At raucous rallies held mostly in states that are friendly to him, the president tells audiences that he could be presidential, even Lincolnesque, if he wanted to.
But that, he says, would be boring.
“It’s easy to be presidential but only have about three people in front of me,” Trump said at a recent rally, before breaking into a monotone imitation of a droning politician.
“Doing this takes far more talent than doing that. Doing that is very easy. This is not easy.”
As he seeks reelection with little variance from the themes that brought him to power four years ago, a central challenge will be to keep those audiences satisfied and to make sure, like a great entertainer, that the act is not growing stale.
The president retains robust approval ratings among Republicans but even that loyalty will be tested as he asks voters for another four years, essentially offering them not new promises but more of the same.
Trump’s campaign remains highly confident it will not only retain those who backed the president in 2016, but will also expand the electorate by turning out people who did not vote four years ago, in addition to peeling off some African American and Latino males.
At a rally last week in South Carolina, nearly 29% of those who registered for tickets did not vote in the 2016 election, according to Trump campaign manager Brad Parscale.
But there are other metrics that do not look quite as hopeful.
Trump’s Twitter following has grown to more than 73 million, up from 25 million at the start of his presidency, but engagement with the president has diminished. His tweets drew an average of 5.37 likes per 1,000 followers at the start of his presidency but were down to 1.29 in February, according to an analysis by Factba.se, a data analytics company that analyses elected officials.
By comparison, top Democratic presidential contenders Joe Biden and Bernie Sanders — both of whom have a fraction of Trump’s Twitter following — tallied 2.13 and 2.73 likes per 1,000 followers respectively last month.

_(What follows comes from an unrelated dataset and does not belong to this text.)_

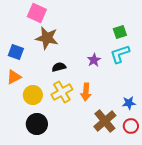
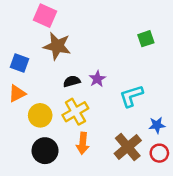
cyan L-shape: (120, 54) -> (131, 96), moved
purple star: (94, 60) -> (97, 79), moved
orange arrow: (86, 92) -> (83, 143), moved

The falling engagement numbers come as Trump, who likes to use social media as a tool to reach Americans without the contextualising of the mainstream media, is relying on Twitter more than ever.
Brian Ott, a Texas Tech University professor of communications and co-author of The Twitter Presidency: Donald J. Trump and the Politics of White Rage, says Trump’s Twitter following has naturally expanded beyond his fervent supporters and political watchers because of his standing as the world’s most powerful leader.
But his hardcore fans do not get the same thrill from retweeting and commenting on Trump’s every post, and Russian trolls who were active on social media ahead of the 2016 election have less incentive, at the moment, to interfere and have melted away, Ott said.
Trump’s campaign speeches have also become longer, according to Factba.se.
In 2016, they averaged 59 minutes. Thus far in 2020, he is clocking in at an average of 80.7 minutes.
“An overwhelming percentage of his discourse is about attacking others, and he simply has more enemies now,” said Ott, explaining why Trump’s speeches may be growing longer.
“He uses the campaign rallies to air grievances and he’s just got more grievances at this point and never lets go of anything.”
For even his staunchest supporters — many wait hours in line to attend a rally — the president’s lengthy remarks can be tough to stick with until the end.
During his 67-minute speech at a North Carolina rally earlier this week, dozens of people who had arrived hours early to gain prime spots in the auditorium headed for the exits with some 20 minutes left.
Similar scenes played out at recent rallies in Colorado Springs and Las Vegas.